Voting 'Present': Obama Puts Off Important Pipeline Decision Until After 2012 Elections

Heavy-duty mining trucks loaded with oil sands for processing at Fort MacMurray, Alberta- photo Jeff McIntosh/Canadian Press
The Obama Administration postponed an important decision regarding the proposed KeystoneXL pipeline that would bring oil from Alberta's Athabasca oil sands to a refinery in Texas. Conveniently enough for the President, the delay means that a decision on the fate of the project won't be reached until after the 2012 Presidential election.
The State Department suggested that looking at new routes for the pipeline within the state of Nebraska would take until at least the first quarter of 2013, well beyond the November 6, 2012 U.S. election. The department had previously said it hoped to make a final decision by the end of this year.
Trans Canada Pipeline [NYSE: TRP/TSX: TRP] would build, operate and maintain the proposed pipeline, which would bypass a circuitous route through southern Manitoba to Steele City, NE. Another phase of the pipeline would be added between Cushing, OK and Port Arthur, TX on the Gulf Coast. Because the pipeline crosses an international border with the USA, the decision was reportedly left up to the State Department.

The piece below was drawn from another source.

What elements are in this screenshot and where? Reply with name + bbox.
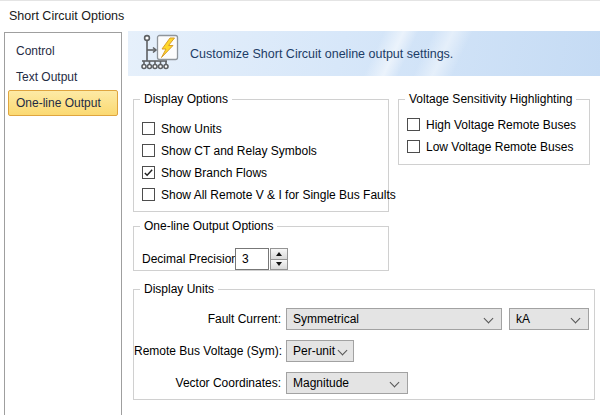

President Obama denied that domestic politics played any role in the delay, even though Canadian officials say that any significant delay could doom the project and the decision is a win for the environmentalists opposed to the project.

While Obama dithers, procrastinates and puts off any meaningful decision on the KeystoneXL pipeline until he feels its politically safe to do so, China's state run Sinopec [NYSE: SHI] has invested heavily in the Northern Gateway Pipeline project with Canadian oil and pipeline company Enbridge [NYSE: ENB]. The Northern Gateway would move oil from the Athabasca oil sands over the Rocky mountains to a maritime terminal in Kitmat, BC. Unlike KeystoneXL, the Northern Gateway pipeline takes an all-Canada routing; meaning that Canada could export oil to China or India without having to wait around for the dithering and red tape involved in State Department or White House approval from her neighbor to the south.

So while President Obama has been lamenting that America no longer seems capable of building another Hoover Dam or Golden Gate bridge while stumping for his jobs bill, with the stroke of a pen he had the opportunity to create at least 4,000 jobs and provide a steady source of energy from a politically stable ally instead of Islamist Saudi Arabia or Hugo Chavez's socialist Venezuela.

This week's decision smacks of him waiting until voters cannot punish him at the ballot box when he finally does vote against it. The fact that he opted for a contrived and politically safe delay that supposedly won't get resolved until after the 2012 campaign seems to indicate he's only interested in being a one-term president.